CHAMPION - Only about 8 percent of the students in a five-county area want to pursue a career in manufacturing, according to a study released Tuesday morning.
That number is on par with nationwide trends, but it won't be enough to fill the 13 percent of jobs in the local region that are manufacturing related.
High school junior Andrew Larrison of Hartford and about two dozen of his classmates in the welding program at Trumbull Career and Technical Center are among those expressing interest in the sector.
''My grandpa was a welder and also my uncle was a welder,'' Larrison said, noting their careers played a big role in his decision to follow the same path. Larrison said he knows skilled welders are paid well and job security should not be a problem with the oil and natural gas boom locally.
Larrison and his classmates sat in on a presentation Tuesday morning at the school unveiling the results of a recent study of more than 1,000 students ages 12 to 18 in a five-county area about their beliefs regarding manufacturing jobs. The study looked at Trumbull, Mahoning and Columbiana counties in Ohio and Mercer and Lawrence counties in Pennsylvania and was conducted by the Mahoning Valley Manufacturers Coalition, the Manufacturing Industry Partnership of Lawrence and Mercer counties and Prodigal Media Co.

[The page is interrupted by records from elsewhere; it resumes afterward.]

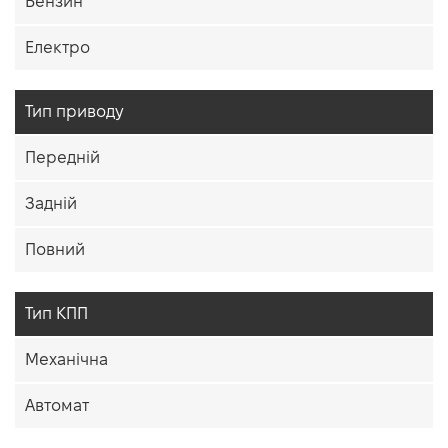
Бензин
Електро
Тип приводу
Передній
Задній
Повний
Тип КПП
Механічна
Автомат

Ironically, the study also determined that 32 percent of the students said they believed the greatest benefit to a manufacturing career is that the sector is "booming" and would provide a good salary supporting the lifestyle they want.
Colleen Chamberlain, left, of Xaloy Inc., of Boardman, left, speaks to welding students at Trumbull Career and Technical Center Tuesday morning about the need for workers in the manufacturing industry. Also addressing the students are Kyle Kiraly, center, of Kiraly Tool and Die, and Dale Forester, right, of Star Manufacturing in Vienna. Photo by Brenda J. Linert
The survey showed that students, like Larrison, who have family members in the manufacturing industry are more likely than others to enter the field.

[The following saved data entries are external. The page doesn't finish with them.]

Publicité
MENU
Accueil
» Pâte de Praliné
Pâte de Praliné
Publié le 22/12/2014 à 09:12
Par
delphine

In an attempt to grow the number of workers, Eric Karmecy, assistant director of the Workforce Development for the West Central Job Partnership in Western Pennsylvania, said a recently allocated $6 million grant will be put to use training and educating potential workers. The grant will help fund things like internships, apprenticeships, on-the-job training and other job experience in the field, he said.

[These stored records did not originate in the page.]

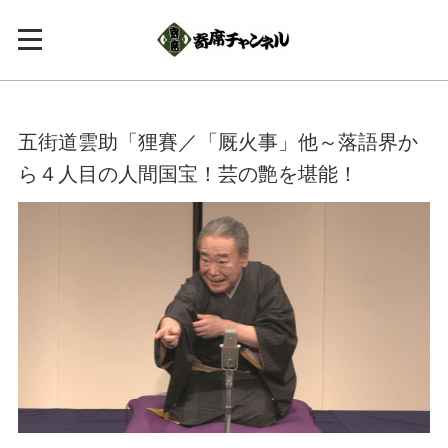
五街道雲助「狸賽／「厩火事」他～落語界か
ら４人目の人間国宝！芸の艶を堪能！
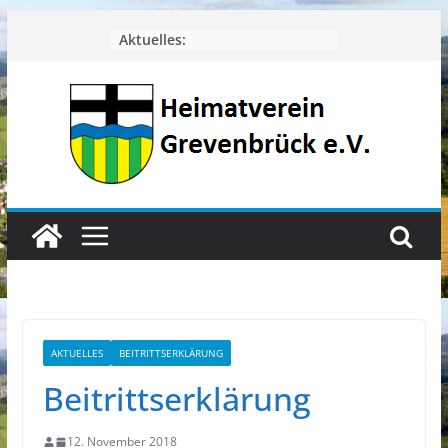
Zum
Aktuelles:
Inhalt
springen
AKTUELLES
BEITRITTSERKLÄRUNG
Beitrittserklärung
12. November 2018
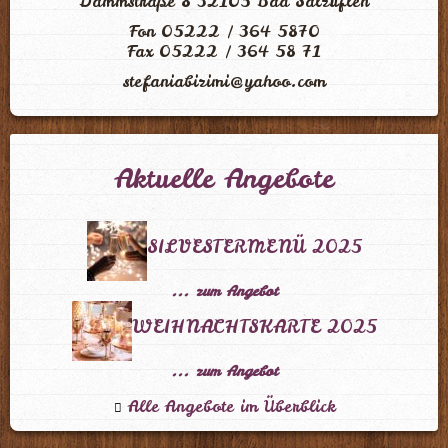
Dammstraße 8 32105 Bad Salzuflen
Fon 05222 / 364 5870
Fax 05222 / 364 58 71
stefaniabizimi@yahoo.com
Aktuelle Angebote
SILVESTERMENÜ 2025
... zum Angebot
WEIHNACHTSKARTE 2025
... zum Angebot
Alle Angebote im Überblick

TCTC was chosen to host Tuesday's event because the school offers more than 30 manufacturing-related courses. Beginning next year the high school will add a new Manufacturing Technology program, said TCTC supervisor Mary Flint. The classes will be taught by instructor Todd VanOrman at the neighboring Trumbull campus of Kent State University.
VanOrman said he has spent much time speaking with area manufacturers about what students need to know. Interestingly, he said soft skills, like math, came up frequently in those conversations.
The program will focus on things like auto CAD, blueprint reading, basic welding, machining, cast metals, basic electricity and more.
''We are going to make it a 'jack-of-all-trades' type class,'' VanOrman said.